**INPUT RECORDS**
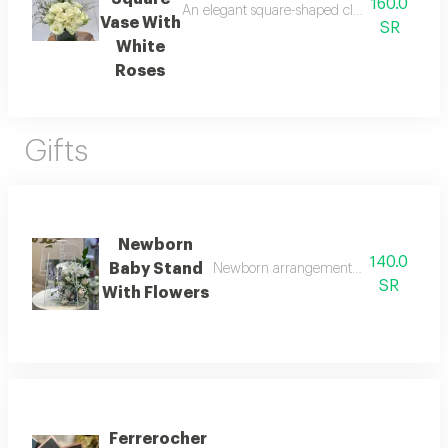
160.0
An elegant square-shaped clear vase decorate
Vase With
SR
White
Roses
Gifts
Newborn
140.0
Baby Stand
Newborn arrangement with roses made o
SR
With Flowers
Ferrerocher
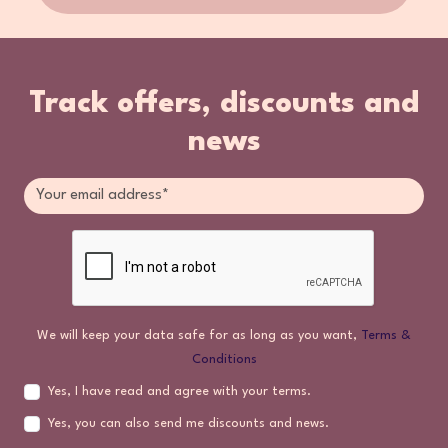
Track offers, discounts and
news
We will keep your data safe for as long as you want,
Terms &
Conditions
Yes, I have read and agree with your terms.
Yes, you can also send me discounts and news.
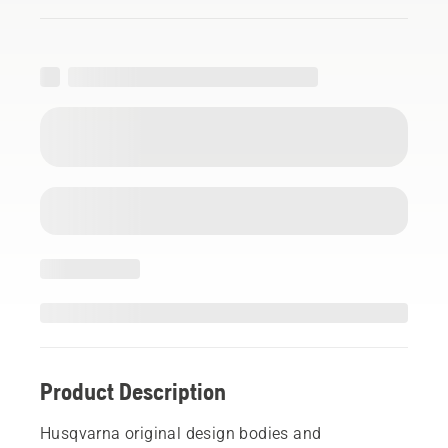
Product Description
Husqvarna original design bodies and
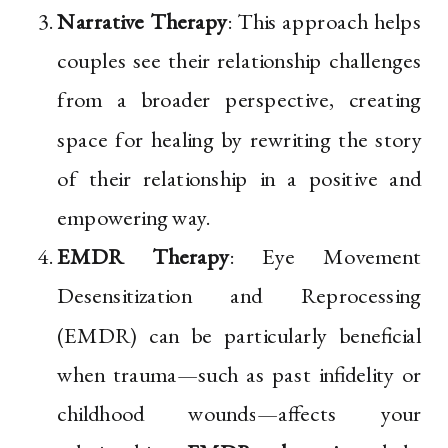
Narrative Therapy
: This approach helps
couples see their relationship challenges
from a broader perspective, creating
space for healing by rewriting the story
of their relationship in a positive and
empowering way.
EMDR Therapy
: Eye Movement
Desensitization and Reprocessing
(EMDR) can be particularly beneficial
when trauma—such as past infidelity or
childhood wounds—affects your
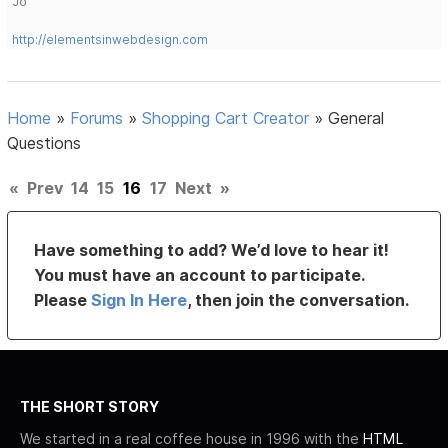
Jo
http://elementsinwebdesign.com
Home
»
Forums
»
Shopping Cart Creator
»
General
Questions
«
Prev
14
15
16
17
Next
»
Have something to add? We’d love to hear it!
You must have an account to participate.
Please
Sign In Here
, then join the conversation.
THE SHORT STORY
We started in a real coffee house in 1996 with the
HTML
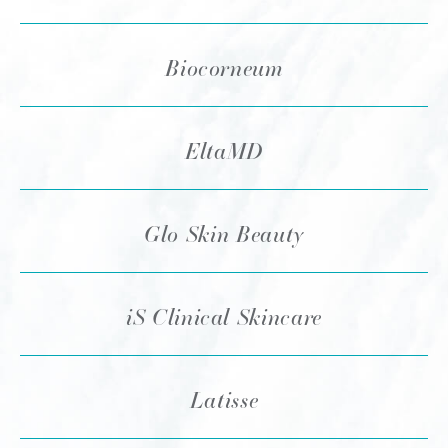
Biocorneum
EltaMD
Glo Skin Beauty
iS Clinical Skincare
Latisse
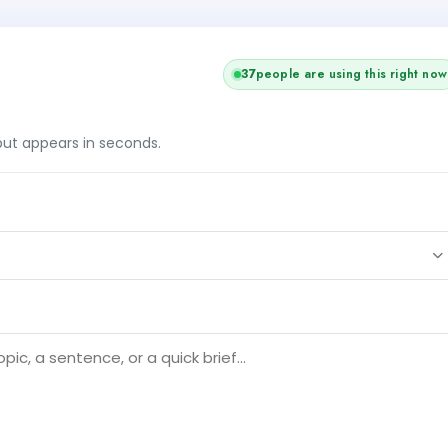
37
people are using this right now
tput appears in seconds.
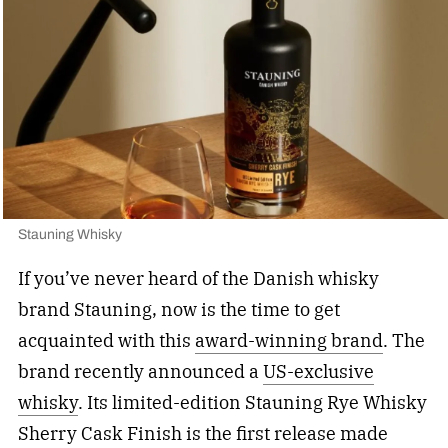
Stauning Whisky
If you’ve never heard of the Danish whisky
brand Stauning, now is the time to get
acquainted with this
award-winning brand
. The
brand recently announced a
US-exclusive
whisky
. Its limited-edition Stauning Rye Whisky
Sherry Cask Finish is the first release made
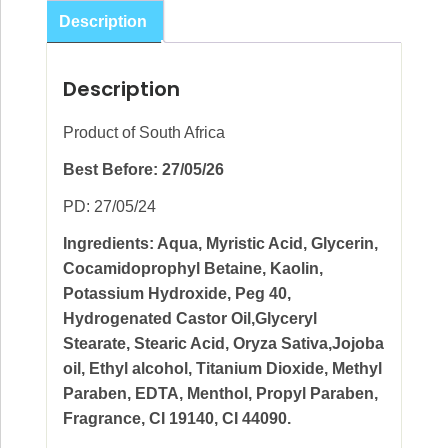
Mask
Description
100ml
quantity
Description
Product of South Africa
Best Before: 27/05/26
PD: 27/05/24
Ingredients: Aqua, Myristic Acid, Glycerin,
Cocamidoprophyl Betaine, Kaolin,
Potassium Hydroxide, Peg 40,
Hydrogenated Castor Oil,Glyceryl
Stearate, Stearic Acid, Oryza Sativa,Jojoba
oil, Ethyl alcohol, Titanium Dioxide, Methyl
Paraben, EDTA, Menthol, Propyl Paraben,
Fragrance, CI 19140, CI 44090.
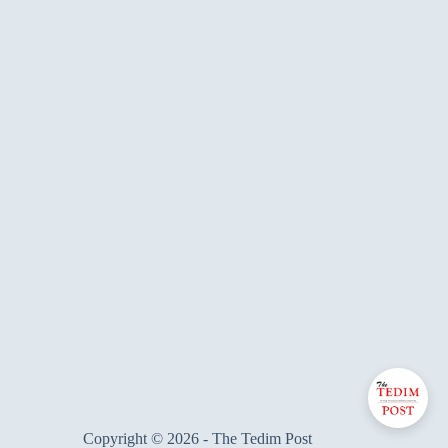
Copyright © 2026 - The Tedim Post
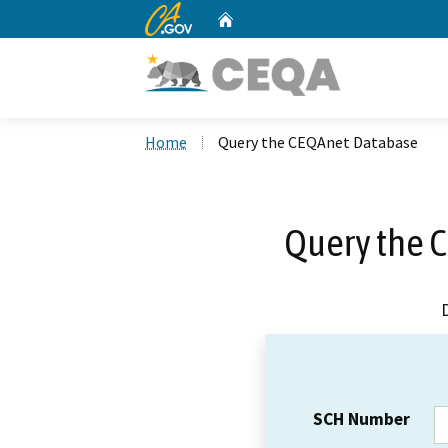
CA.gov
Home
Custom Google Search
Home
Query the CEQAnet Database
Query the 
SCH Number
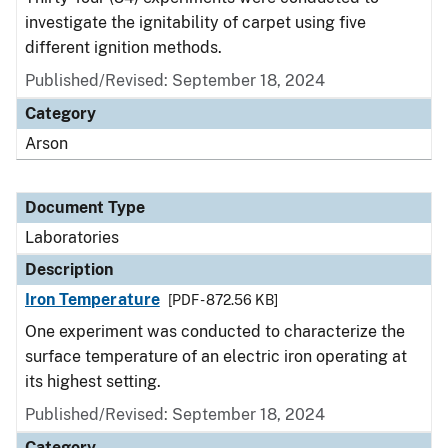
investigate the ignitability of carpet using five
different ignition methods.
Published/Revised: September 18, 2024
Category
Arson
Document Type
Laboratories
Description
Iron Temperature
[PDF - 872.56 KB]
One experiment was conducted to characterize the
surface temperature of an electric iron operating at
its highest setting.
Published/Revised: September 18, 2024
Category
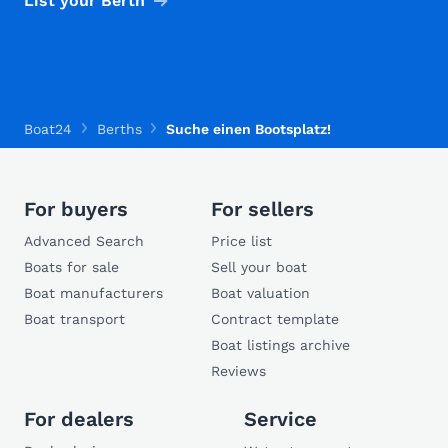
List your Berth
Boat24
Berths
Suche einen Bootsplatz!
For buyers
For sellers
Advanced Search
Price list
Boats for sale
Sell your boat
Boat manufacturers
Boat valuation
Boat transport
Contract template
Boat listings archive
Reviews
For dealers
Service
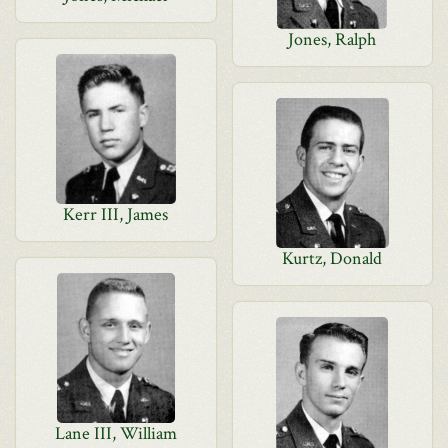
Jones, Ralph
Kerr III, James
Kurtz, Donald
Lane III, William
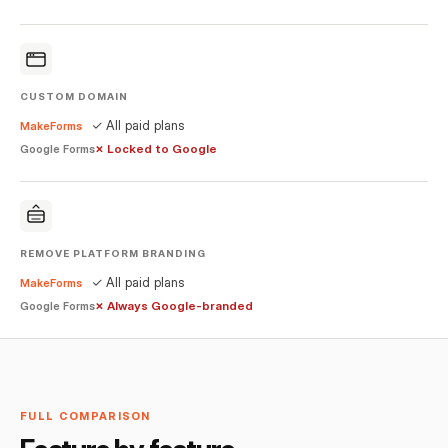
CUSTOM DOMAIN
✓ All paid plans
MakeForms
✗ Locked to Google
Google Forms
REMOVE PLATFORM BRANDING
✓ All paid plans
MakeForms
✗ Always Google-branded
Google Forms
FULL COMPARISON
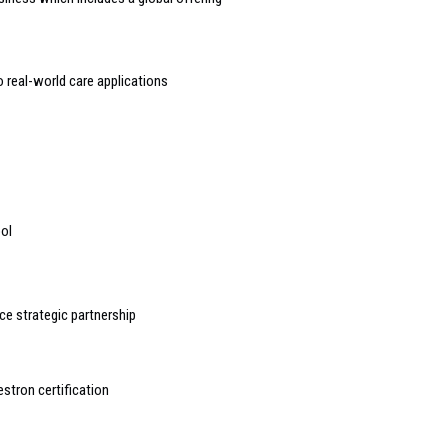
o real-world care applications
ool
e strategic partnership
estron certification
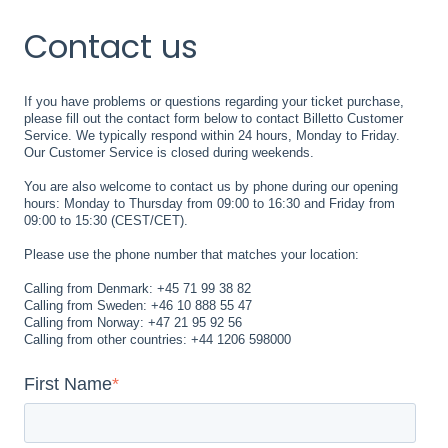
Contact us
If you have problems or questions regarding your ticket purchase,
please fill out the contact form below to contact Billetto Customer
Service. We typically respond within 24 hours, Monday to Friday.
Our Customer Service is closed during weekends.
You are also welcome to contact us by phone during our opening
hours: Monday to Thursday from 09:00 to 16:30 and Friday from
09:00 to 15:30 (CEST/CET).
Please use the phone number that matches your location:
Calling from Denmark: +45 71 99 38 82
Calling from Sweden: +46 10 888 55 47
Calling from Norway: +47 21 95 92 56
Calling from other countries: +44 1206 598000
First Name
*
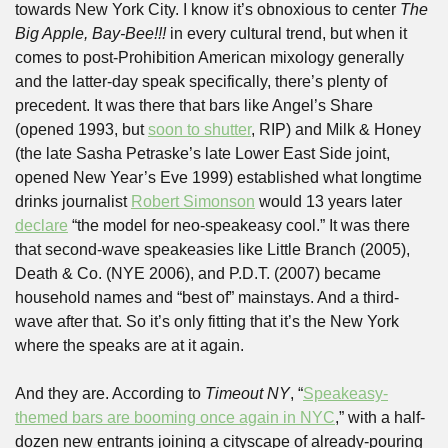
towards New York City. I know it’s obnoxious to center 
The 
Big Apple, Bay-Bee!!!
 in every cultural trend, but when it 
comes to post-Prohibition American mixology generally 
and the latter-day speak specifically, there’s plenty of 
precedent. It was there that bars like Angel’s Share 
(opened 1993, but 
soon to shutter
, RIP) and Milk & Honey 
(the late Sasha Petraske’s late Lower East Side joint, 
opened New Year’s Eve 1999) established what longtime 
drinks journalist 
Robert Simonson
 would 13 years later 
declare
 “the model for neo-speakeasy cool.” It was there 
that second-wave speakeasies like Little Branch (2005), 
Death & Co. (NYE 2006), and P.D.T. (2007) became 
household names and “best of” mainstays. And a third-
wave after that. So it’s only fitting that it’s the New York 
where the speaks are at it again.
And they are. According to 
Timeout NY
, “
Speakeasy-
themed bars are booming once again in NYC
,” with a half-
dozen new entrants joining a cityscape of already-pouring 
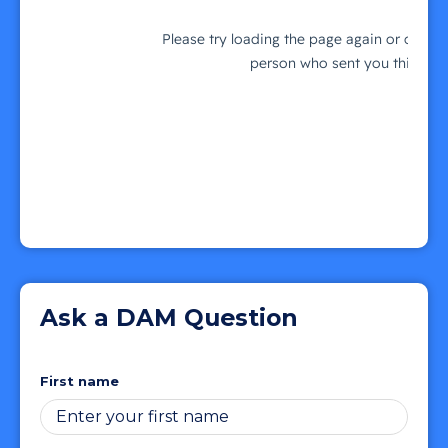
Ask a DAM Question
First name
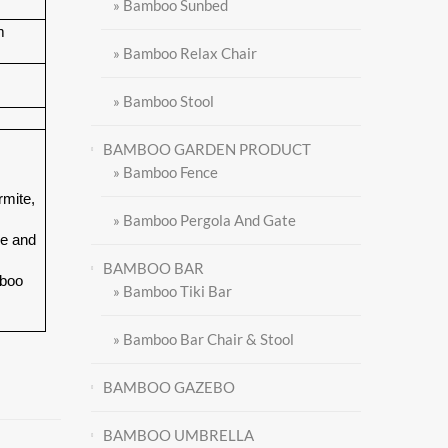
» Bamboo Sunbed
m
» Bamboo Relax Chair
» Bamboo Stool
BAMBOO GARDEN PRODUCT
» Bamboo Fence
rmite,
» Bamboo Pergola And Gate
le and
BAMBOO BAR
mboo
» Bamboo Tiki Bar
» Bamboo Bar Chair & Stool
BAMBOO GAZEBO
BAMBOO UMBRELLA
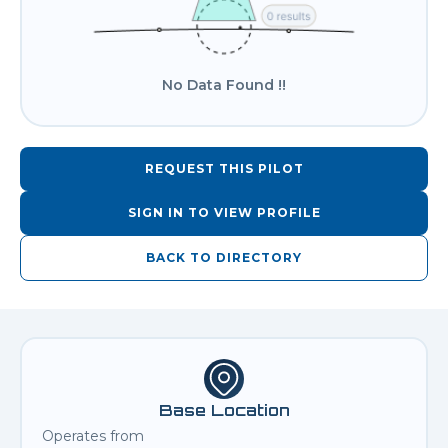
No Data Found !!
REQUEST THIS PILOT
SIGN IN TO VIEW PROFILE
BACK TO DIRECTORY
Base Location
Operates from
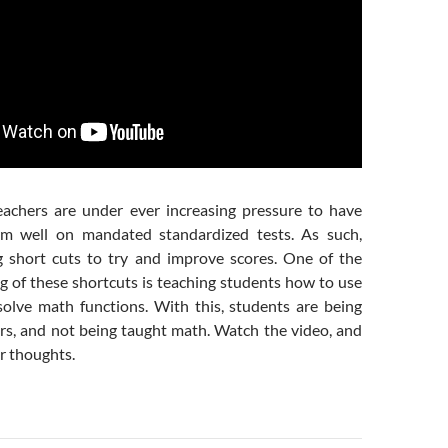
eachers are under ever increasing pressure to have
rm well on mandated standardized tests. As such,
 short cuts to try and improve scores. One of the
g of these shortcuts is teaching students how to use
 solve math functions. With this, students are being
ors, and not being taught math. Watch the video, and
r thoughts.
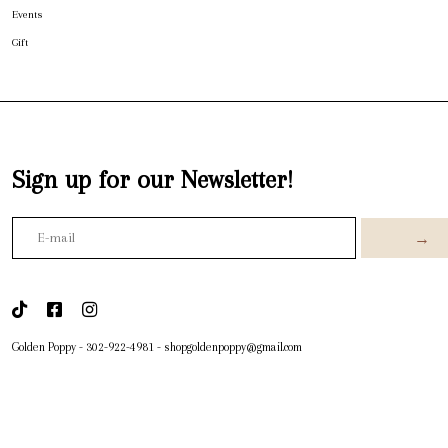
Events
Gift
Sign up for our Newsletter!
→
Golden Poppy
-
302-922-4981
-
shopgoldenpoppy@gmail.com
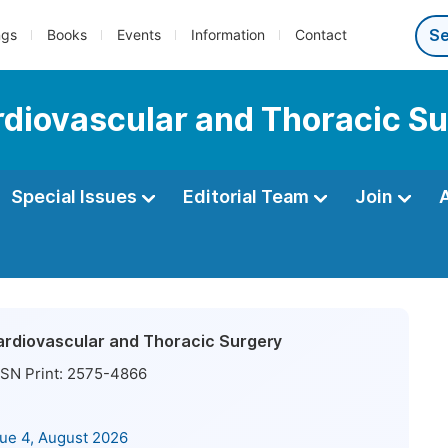
ngs
Books
Events
Information
Contact
ardiovascular and Thoracic S
Special Issues
Editorial Team
Join
Cardiovascular and Thoracic Surgery
SN Print:
2575-4866
sue 4, August 2026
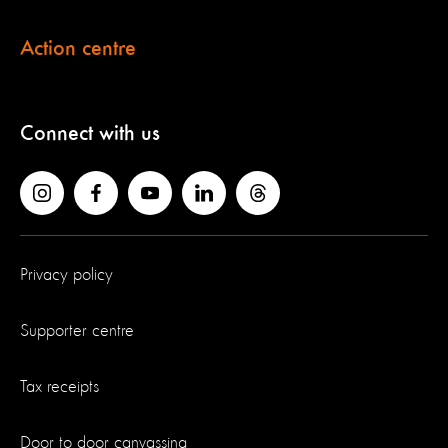
Action centre
Connect with us
Privacy policy
Supporter centre
Tax receipts
Door to door canvassing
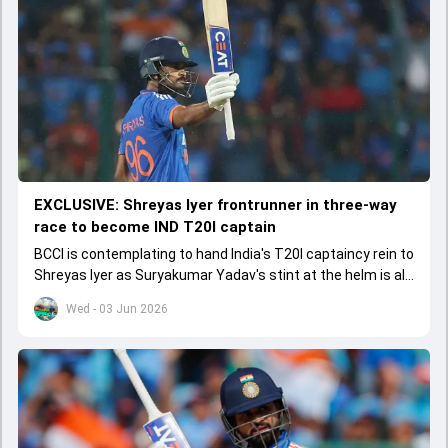
EXCLUSIVE: Shreyas Iyer frontrunner in three-way
race to become IND T20I captain
BCCI is contemplating to hand India's T20I captaincy rein to
Shreyas Iyer as Suryakumar Yadav's stint at the helm is all
set to come to a conclusion
Wed - 03 Jun 2026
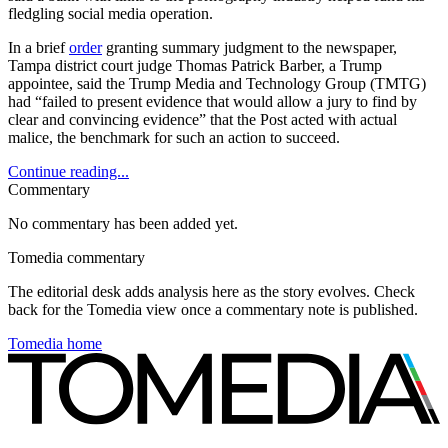
fledgling social media operation.
In a brief
order
granting summary judgment to the newspaper,
Tampa district court judge Thomas Patrick Barber, a Trump
appointee, said the Trump Media and Technology Group (TMTG)
had “failed to present evidence that would allow a jury to find by
clear and convincing evidence” that the Post acted with actual
malice, the benchmark for such an action to succeed.
Continue reading...
Commentary
No commentary has been added yet.
Tomedia commentary
The editorial desk adds analysis here as the story evolves. Check
back for the Tomedia view once a commentary note is published.
Tomedia home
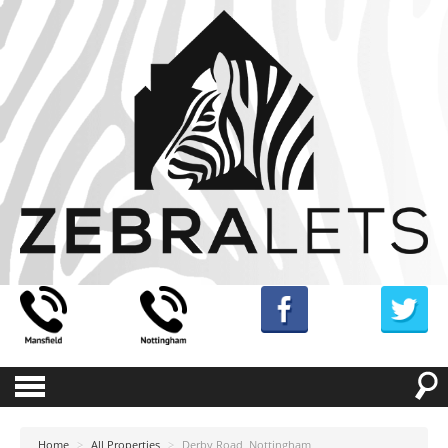
Home
>
All Properties
>
Derby Road, Nottingham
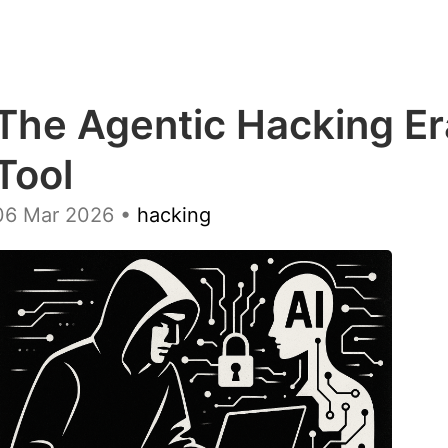
The Agentic Hacking Er
Tool
06 Mar 2026
•
hacking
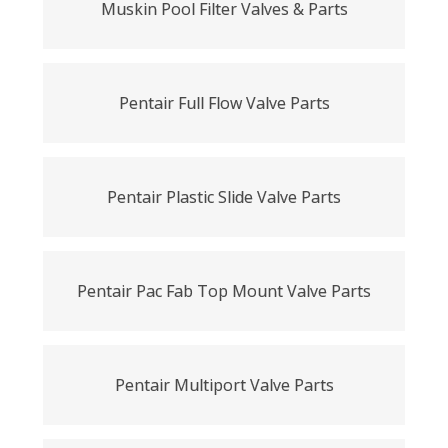
Muskin Pool Filter Valves & Parts
Pentair Full Flow Valve Parts
Pentair Plastic Slide Valve Parts
Pentair Pac Fab Top Mount Valve Parts
Pentair Multiport Valve Parts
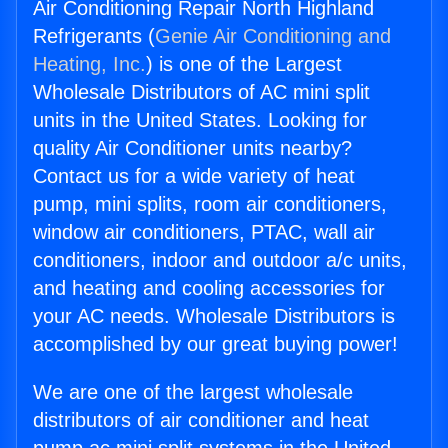
Air Conditioning Repair North Highland
Refrigerants (
Genie Air Conditioning and
Heating, Inc.
) is one of the Largest
Wholesale Distributors of AC mini split
units in the United States. Looking for
quality Air Conditioner units nearby?
Contact us for a wide variety of heat
pump, mini splits, room air conditioners,
window air conditioners, PTAC, wall air
conditioners, indoor and outdoor a/c units,
and heating and cooling accessories for
your AC needs. Wholesale Distributors is
accomplished by our great buying power!
We are one of the largest wholesale
distributors of air conditioner and heat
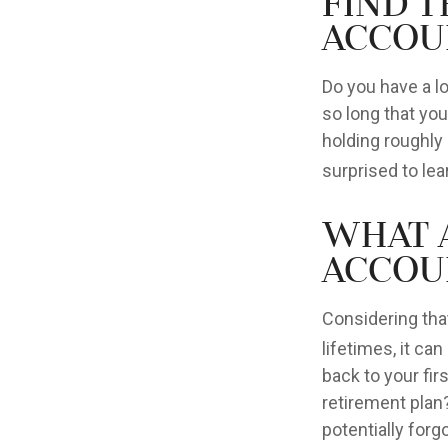
Find 
Accou
Do you have a l
so long that yo
holding roughly 
surprised to le
What 
Accou
Considering tha
lifetimes, it can
back to your fi
retirement plan?
potentially forg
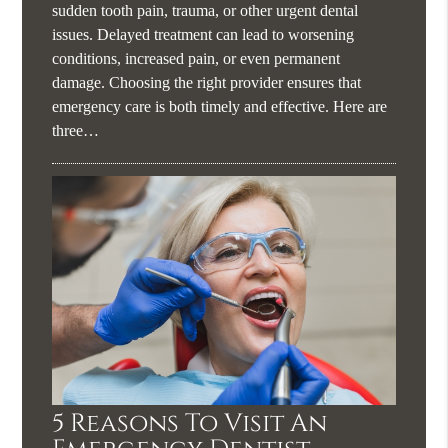
sudden tooth pain, trauma, or other urgent dental
issues. Delayed treatment can lead to worsening
conditions, increased pain, or even permanent
damage. Choosing the right provider ensures that
emergency care is both timely and effective. Here are
three…
5 Reasons To Visit An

**AIM OF THE EXERCISE**
To complete this exercise, transcribe exactly the lines above from the one that holds "Calling from Norway: +47 21 95 92 56" through the one that holds "soon to shutter". Pictures stay out.

**FINISHED EXERCISE**
Calling from Norway: +47 21 95 92 56
Calling from other countries: +44 1206 598000
First Name
*
towards New York City. I know it’s obnoxious to center 
The 
Big Apple, Bay-Bee!!!
 in every cultural trend, but when it 
comes to post-Prohibition American mixology generally 
and the latter-day speak specifically, there’s plenty of 
precedent. It was there that bars like Angel’s Share 
(opened 1993, but 
soon to shutter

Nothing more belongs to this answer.